The records section start

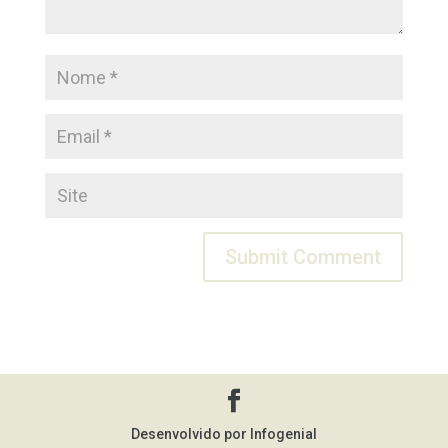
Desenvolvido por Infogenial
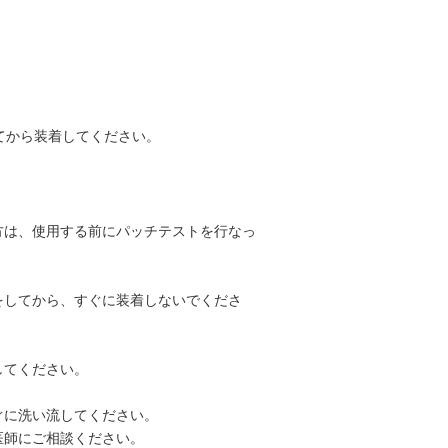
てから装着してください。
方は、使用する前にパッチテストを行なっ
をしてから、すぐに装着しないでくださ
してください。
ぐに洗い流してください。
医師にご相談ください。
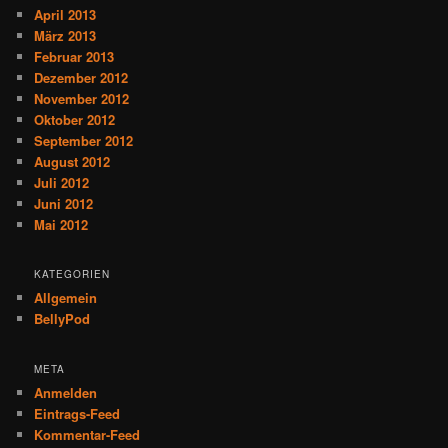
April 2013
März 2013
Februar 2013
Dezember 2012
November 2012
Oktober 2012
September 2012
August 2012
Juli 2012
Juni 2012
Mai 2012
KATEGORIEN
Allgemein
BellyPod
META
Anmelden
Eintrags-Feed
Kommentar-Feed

The records section end
The records section start

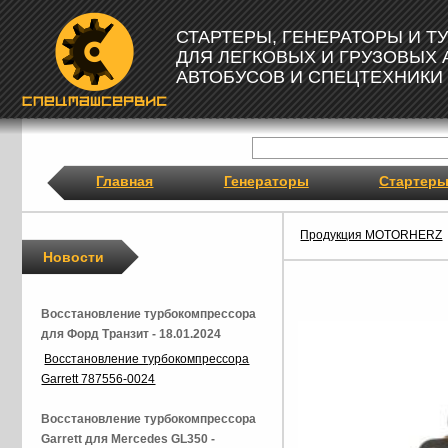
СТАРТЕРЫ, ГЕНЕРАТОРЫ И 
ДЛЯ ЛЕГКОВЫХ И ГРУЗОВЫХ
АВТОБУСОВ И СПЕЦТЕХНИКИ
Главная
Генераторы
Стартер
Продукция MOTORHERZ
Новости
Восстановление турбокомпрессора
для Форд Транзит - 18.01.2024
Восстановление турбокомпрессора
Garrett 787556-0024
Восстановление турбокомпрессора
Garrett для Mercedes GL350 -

The records section end
The records section start

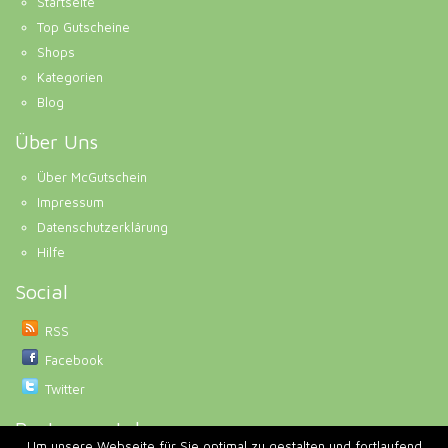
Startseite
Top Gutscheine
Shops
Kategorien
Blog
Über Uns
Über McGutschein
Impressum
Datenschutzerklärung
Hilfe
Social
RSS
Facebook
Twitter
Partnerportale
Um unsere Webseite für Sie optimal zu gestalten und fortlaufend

The records section end

● Task brief
In the entries above, find the line holding "Top Gutscheine" and the line holding "Um unsere Webseite", then retype exactly those two lines and every line between them, and nothing else.

● Answer for the task
Top Gutscheine
Shops
Kategorien
Blog
Über Uns
Über McGutschein
Impressum
Datenschutzerklärung
Hilfe
Social
RSS
Facebook
Twitter
Partnerportale
Um unsere Webseite für Sie optimal zu gestalten und fortlaufend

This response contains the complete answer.